Whether all ravers see it this way is debatable. Many ravers are mainly there for a quick and cheap dance, and like the looser restrictions which squats and free parties provide. Critics would argue that an unregulated rave puts people in danger, with security concerns, neighbourhood disruption and drug possession as the main reasons for the arrest of organisers. But in many ways, that’s the point of going to an illegal rave. Most young ravers are aware of why free parties and squats are there, through personal experiences, and that of their friends, peers and neighbours, or the statistic that says that 1 in 50 people are homeless or in emergency homes in London. It is evident just by stepping outside and having a walk in the area. Many people are being targeted and shunned by the police, and economically, due to the lack of opportunities to break the cycle. For many, being part of the disturbance is not just an escape from the increasingly untenable and unacceptable condition in which people find themselves, but a chance to actively push against this condition and its downward trajectory.

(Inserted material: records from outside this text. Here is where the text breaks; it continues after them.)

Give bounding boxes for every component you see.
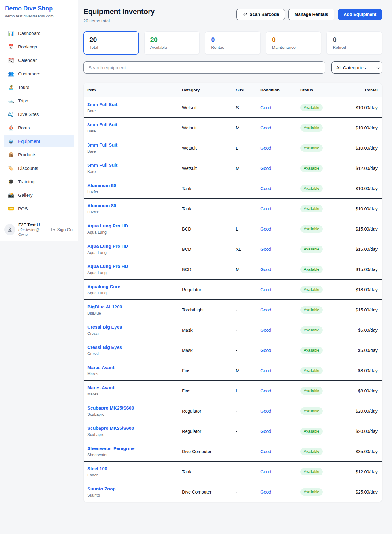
item-brand: Bare: [87, 149, 175, 154]
sidebar-item-pos[interactable]: 💳POS: [4, 202, 74, 215]
condition-link[interactable]: Good: [260, 409, 271, 414]
condition-link[interactable]: Good: [260, 490, 271, 494]
item-name-link[interactable]: Scubapro MK25/S600: [87, 405, 175, 410]
item-name-link[interactable]: Aqua Lung Pro HD: [87, 264, 175, 269]
add-equipment-button[interactable]: Add Equipment: [338, 9, 382, 20]
condition-link[interactable]: Good: [260, 105, 271, 110]
col-header-condition: Condition: [257, 83, 297, 97]
manage-rentals-button[interactable]: Manage Rentals: [288, 9, 334, 20]
stat-label: Total: [89, 45, 133, 50]
sidebar-item-gallery[interactable]: 📸Gallery: [4, 189, 74, 201]
sidebar-item-label: Tours: [18, 85, 29, 90]
item-brand: Aqua Lung: [87, 250, 175, 255]
sidebar-item-training[interactable]: 🎓Training: [4, 175, 74, 188]
item-name-link[interactable]: Aqua Lung Pro HD: [87, 223, 175, 228]
sidebar-item-bookings[interactable]: 📅Bookings: [4, 40, 74, 53]
condition-link[interactable]: Good: [260, 449, 271, 454]
sidebar-item-dive-sites[interactable]: 🌊Dive Sites: [4, 108, 74, 120]
sidebar-item-equipment[interactable]: 🤿Equipment: [4, 135, 74, 147]
item-size: M: [232, 158, 257, 178]
condition-link[interactable]: Good: [260, 247, 271, 252]
table-row: Aqua Lung Pro HDAqua LungBCDXLGoodAvaila…: [84, 239, 382, 259]
item-size: L: [232, 138, 257, 158]
sidebar-item-label: Training: [18, 179, 35, 184]
status-badge: Available: [300, 104, 323, 111]
rental-rate: $10.00/day: [343, 178, 382, 199]
table-row: Scubapro MK25/S600ScubaproRegulator-Good…: [84, 401, 382, 421]
condition-link[interactable]: Good: [260, 429, 271, 434]
condition-link[interactable]: Good: [260, 388, 271, 393]
table-row: BigBlue AL1200BigBlueTorch/Light-GoodAva…: [84, 300, 382, 320]
rental-rate: $10.00/day: [343, 97, 382, 118]
item-name-link[interactable]: Scubapro MK25/S600: [87, 425, 175, 431]
condition-link[interactable]: Good: [260, 206, 271, 211]
motorboat-icon: 🛥️: [8, 98, 14, 104]
table-row: Steel 100FaberTank-GoodAvailable$12.00/d…: [84, 462, 382, 482]
condition-link[interactable]: Good: [260, 287, 271, 292]
stat-card-rented[interactable]: 0Rented: [205, 31, 261, 55]
item-name-link[interactable]: Suunto Zoop: [87, 486, 175, 491]
sidebar-item-customers[interactable]: 👥Customers: [4, 67, 74, 80]
rental-rate: $15.00/day: [343, 239, 382, 259]
item-name-link[interactable]: Aqualung Core: [87, 284, 175, 289]
condition-link[interactable]: Good: [260, 307, 271, 312]
status-badge: Available: [300, 306, 323, 314]
item-category: Dive Computer: [178, 441, 232, 462]
sidebar-item-calendar[interactable]: 📆Calendar: [4, 54, 74, 67]
condition-link[interactable]: Good: [260, 125, 271, 130]
item-name-link[interactable]: Aluminum 80: [87, 183, 175, 188]
item-name-link[interactable]: Cressi Big Eyes: [87, 324, 175, 330]
item-name-link[interactable]: BigBlue AL1200: [87, 304, 175, 309]
condition-link[interactable]: Good: [260, 146, 271, 151]
item-size: M: [232, 118, 257, 138]
item-name-link[interactable]: 3mm Full Suit: [87, 142, 175, 147]
status-badge: Available: [300, 144, 323, 152]
item-name-link[interactable]: Shearwater Peregrine: [87, 446, 175, 451]
status-badge: Available: [300, 124, 323, 132]
item-category: Mask: [178, 320, 232, 340]
sign-out-button[interactable]: Sign Out: [51, 227, 74, 232]
scan-barcode-button[interactable]: Scan Barcode: [236, 9, 285, 20]
sidebar-item-trips[interactable]: 🛥️Trips: [4, 94, 74, 107]
item-name-link[interactable]: Aqua Lung Pro HD: [87, 243, 175, 249]
item-brand: Scubapro: [87, 432, 175, 437]
item-name-link[interactable]: Mares Avanti: [87, 385, 175, 390]
search-input[interactable]: [83, 61, 325, 74]
brand-block: Demo Dive Shop demo.test.divestreams.com: [0, 0, 78, 23]
stat-card-retired[interactable]: 0Retired: [326, 31, 382, 55]
condition-link[interactable]: Good: [260, 368, 271, 373]
item-name-link[interactable]: Mares Avanti: [87, 365, 175, 370]
condition-link[interactable]: Good: [260, 267, 271, 272]
condition-link[interactable]: Good: [260, 227, 271, 231]
bar-chart-icon: 📊: [8, 30, 14, 36]
item-size: L: [232, 381, 257, 401]
status-badge: Available: [300, 367, 323, 374]
table-row: Aluminum 80LuxferTank-GoodAvailable$10.0…: [84, 199, 382, 219]
sidebar-item-dashboard[interactable]: 📊Dashboard: [4, 27, 74, 40]
item-category: Wetsuit: [178, 118, 232, 138]
sidebar-item-tours[interactable]: 🏝️Tours: [4, 81, 74, 93]
user-box: E2E Test U... e2e-tester@... Owner Sign …: [0, 219, 78, 241]
item-name-link[interactable]: 3mm Full Suit: [87, 102, 175, 107]
condition-link[interactable]: Good: [260, 348, 271, 353]
category-select[interactable]: All Categories: [331, 61, 382, 74]
item-name-link[interactable]: Steel 100: [87, 466, 175, 471]
item-category: Wetsuit: [178, 138, 232, 158]
condition-link[interactable]: Good: [260, 469, 271, 474]
stat-value: 0: [272, 36, 315, 44]
item-name-link[interactable]: Cressi Big Eyes: [87, 345, 175, 350]
rental-rate: $5.00/day: [343, 320, 382, 340]
condition-link[interactable]: Good: [260, 166, 271, 171]
item-category: BCD: [178, 219, 232, 239]
item-name-link[interactable]: Aluminum 80: [87, 203, 175, 208]
sidebar-item-discounts[interactable]: 🏷️Discounts: [4, 162, 74, 174]
sidebar-item-boats[interactable]: ⛵Boats: [4, 121, 74, 134]
item-name-link[interactable]: 3mm Full Suit: [87, 122, 175, 127]
stat-card-available[interactable]: 20Available: [144, 31, 200, 55]
condition-link[interactable]: Good: [260, 186, 271, 191]
stat-card-maintenance[interactable]: 0Maintenance: [266, 31, 322, 55]
stat-card-total[interactable]: 20Total: [83, 31, 139, 55]
item-name-link[interactable]: 5mm Full Suit: [87, 162, 175, 168]
condition-link[interactable]: Good: [260, 328, 271, 333]
sidebar-item-products[interactable]: 📦Products: [4, 148, 74, 161]
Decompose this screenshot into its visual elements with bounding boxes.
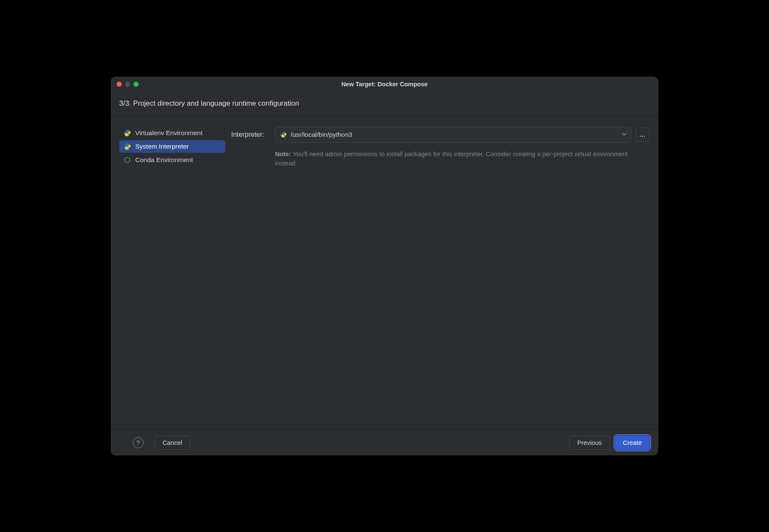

“We all know the truth that they’re all money laundering elites. They’ve got police who are on a payroll (and we’re not). It's a horrible system which we’re made to believe is the right way of life, and I think the free party system speaks out against it, it's anti-capitalistic, and it's anti fascist, and it will always be political, throwing squats, especially to the level which we’re doing.”
Unfortunately, a statement by the organisers revealed that London’s Calling will not continue in London in the future, due to security and safety concerns arising from a few ravers who arrived with “ulterior motives” that do not reflect the organisers' intentions. But safety concerns are sometimes not caused by ravers, but by police. A good example of this was in April, when Dorset police shut Eggtek 2026 down due to “significant disruption in the community” and, ironically, their own “safety concerns”. They came down in riot gear, complete with dogs and shields.
Pictures circulated on social media immediately, including a harrowing photo of a bloody man surrounded by riot police with batons. There were also many more videos of police aggressively pushing into a crowd. It is reported that many people were taken to the hospital, and ravers at the event have described being there when the police came as “traumatic” and “terrifying”.
Mainstream media and publications framed the event with the usual “unlicensed” and “unregulated” jargon, and police covered it all as “violent and hostile”, completely unsympathetic to those injured and justifying police brutality. The public outrage within the community has led people to be even more determined to stand up to the police and the establishment. Whilst raves are now just labelled as a public nuisance, the resistance only grows the more the authorities push against it.
Shaun English is a London-based journalist, specialising in grassroots music, arts and culture.